▼

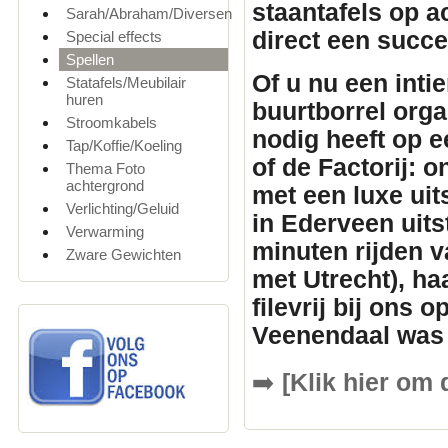
staantafels
op ac
Sarah/Abraham/Diversen
direct een succ
Special effects
Spellen
Of u nu een inti
Statafels/Meubilair
huren
buurtborrel orga
Stroomkabels
nodig heeft op e
Tap/Koffie/Koeling
of de Factorij: 
Thema Foto
achtergrond
met een luxe uit
Verlichting/Geluid
in Ederveen uits
Verwarming
minuten rijden v
Zware Gewichten
met Utrecht), ha
filevrij bij ons 
Veenendaal was 
➡️
[Klik hier om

▲

## About this task
Everything from the line containing "Zware Gewichten" through the last line of the records must be given again exactly; leave out all other lines.

## Response to the task
Zware Gewichten
met Utrecht), ha
filevrij bij ons 
Veenendaal was 
➡️
[Klik hier om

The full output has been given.